Darum gehts
- Swiss-Gewinn 2025 fällt um 26,6 Prozent auf 502,2 Millionen Franken
- Engpässe bei Crews und Triebwerken behinderten Flottenwachstum massiv
- 18,1 Millionen Passagiere 2025, Pünktlichkeit stieg auf 69,3 Prozent
Es war ein happiges Jahr für die Swiss. Mit 502,2 Millionen Franken bricht der Gewinn der Schweizer Airline um 26,6 Prozent ein, wie das Unternehmen am Freitagmorgen mitteilt. Im Vorjahr waren es noch 682,8 Millionen. Auch der Umsatz sinkt um 2,6 Prozent auf 5,5 Milliarden Franken.
«2025 war für Swiss ein Jahr der Gegensätze. Wir haben mit dem A350, der neuen Kabine und SWISS Senses stark in unsere Zukunft investiert», erklärt CEO Jens Fehlinger (45) in der Mitteilung. «Gleichzeitig haben hoher Wettbewerbsdruck, steigende Kosten und fehlende Ressourcen unser Wachstum behindert. Jetzt müssen wir gezielt gegensteuern.» Das deutliche Ziel von Fehlinger: «Der Ergebnisrückgang zeigt klar: Wir müssen unsere Kosten senken und effizienter werden.»
Schlechtes Schlussquartal
Auch das Frachtgeschäft der Swiss ist hinter dem Vorjahresniveau zurückgeblieben – da die Swiss überdurchschnittlich stark von geopolitischen Unsicherheiten betroffen gewesen sei. Auf der anderen Seite seien die tieferen Treibstoffpreise eine Entlastung gewesen und hätten das Ergebnis gestützt.
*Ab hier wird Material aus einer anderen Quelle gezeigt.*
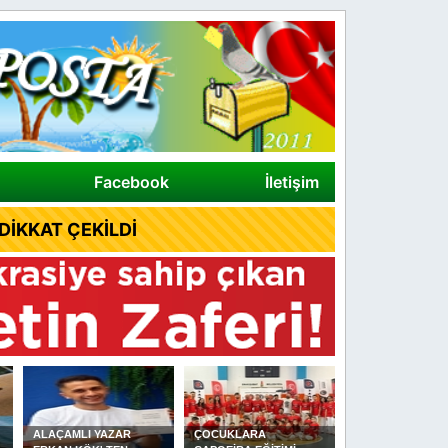
Facebook
İletişim
İKKAT ÇEKİLDİ
ÇOCUKLARA
DİKMEN YAĞLI
ALAÇAM İLÇE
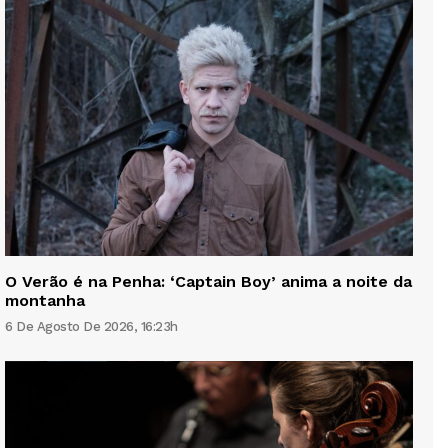
O Verão é na Penha: ‘Captain Boy’ anima a noite da
montanha
6 De Agosto De 2026, 16:23h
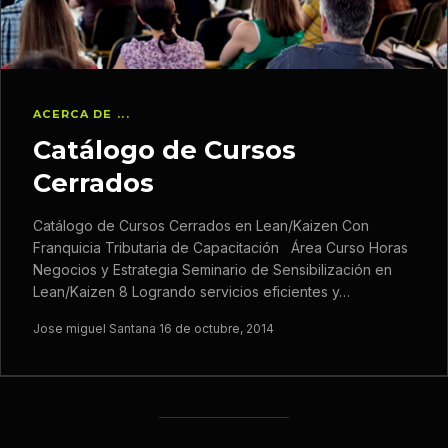
ACERCA DE ...
Catálogo de Cursos
Cerrados
Catálogo de Cursos Cerrados en Lean/Kaizen Con
Franquicia Tributaria de Capacitación Área Curso Horas
Negocios y Estrategia Seminario de Sensibilización en
Lean/Kaizen 8 Logrando servicios eficientes y…
Jose miguel Santana
·
16 de octubre, 2014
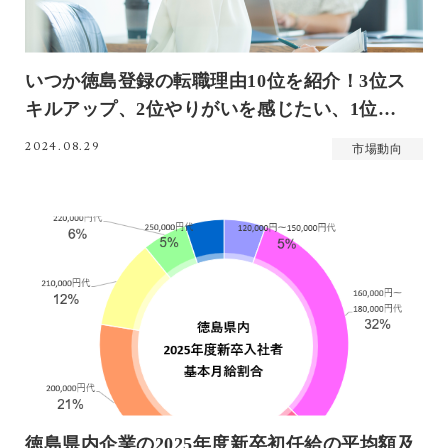
いつか徳島登録の転職理由10位を紹介！3位ス
キルアップ、2位やりがいを感じたい、1位…
2024.08.29
市場動向
徳島県内企業の2025年度新卒初任給の平均額及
Darüber hinaus hatte die Fluggesellschaft mit Engpässen im Betrieb zu kämpfen. «Konkret fehlten der Swiss sowohl verfügbare Triebwerke als auch Crews. In der Folge standen Flugzeuge länger als geplant am Boden oder konnten nicht im vorgesehenen Umfang eingesetzt werden», heisst es im Communiqué. Dadurch habe die Airline das geplante Flottenwachstum nur teilweise umsetzen und die Kapazitäten nicht wie vorgesehen ausbauen können.
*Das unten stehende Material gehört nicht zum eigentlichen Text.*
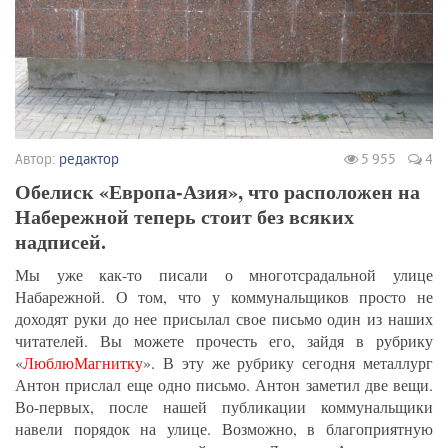
Автор:
редактор
5 955
4
Обелиск «Европа-Азия», что расположен на
Набережной теперь стоит без всяких
надписей.
Мы уже как-то писали о многотсрадальной улице
Набарежной. О том, что у коммунальщиков просто не
доходят руки до нее присылал свое письмо один из наших
читателей. Вы можете прочесть его, зайдя в рубрику
«
ЛюблюМагнитку
». В эту же рубрику сегодня металлург
Антон прислал еще одно письмо. Антон заметил две вещи.
Во-первых, после нашей публикации коммунальщики
навели порядок на улице. Возможно, в благоприятную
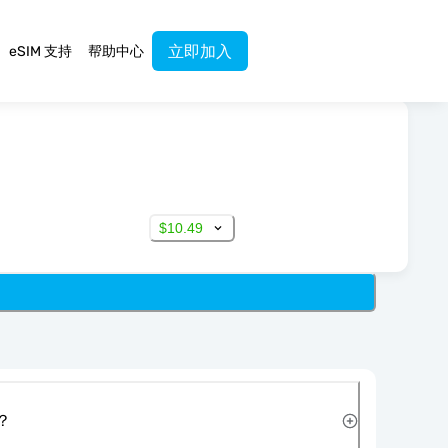
立即加入
eSIM 支持
帮助中心
$10.49
？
Besonders heftig war der Gegenwind im Schlussquartal: Der Betriebsgewinn halbierte sich auf 91,0 Millionen Franken. Derweil sank der Umsatz lediglich um 5,2 Prozent auf 1,33 Milliarden Franken. Um den steigenden Kosten zu begegnen, hat die Swiss im Jahr 2025 strukturelle Massnahmen ergriffen. «Dazu gehört unter anderem ein unternehmensweites Kostensparprogramm», schrieb die Lufthansa-Tochter.
Verbesserte Pünktlichkeit
Die Swiss wolle die Strukturen verschlanken und nachhaltig effizienter werden, erklärte Konzernchef Jens Fehlinger: «Eine Airline, die schrumpft, statt zu wachsen, verliert an Wettbewerbsfähigkeit. Wir sind entschlossen, unsere Position wieder zu festigen. Unser Ziel ist klar: Die Swiss soll wieder profitabel wachsen. Dafür legen wir 2026 die Grundlage.»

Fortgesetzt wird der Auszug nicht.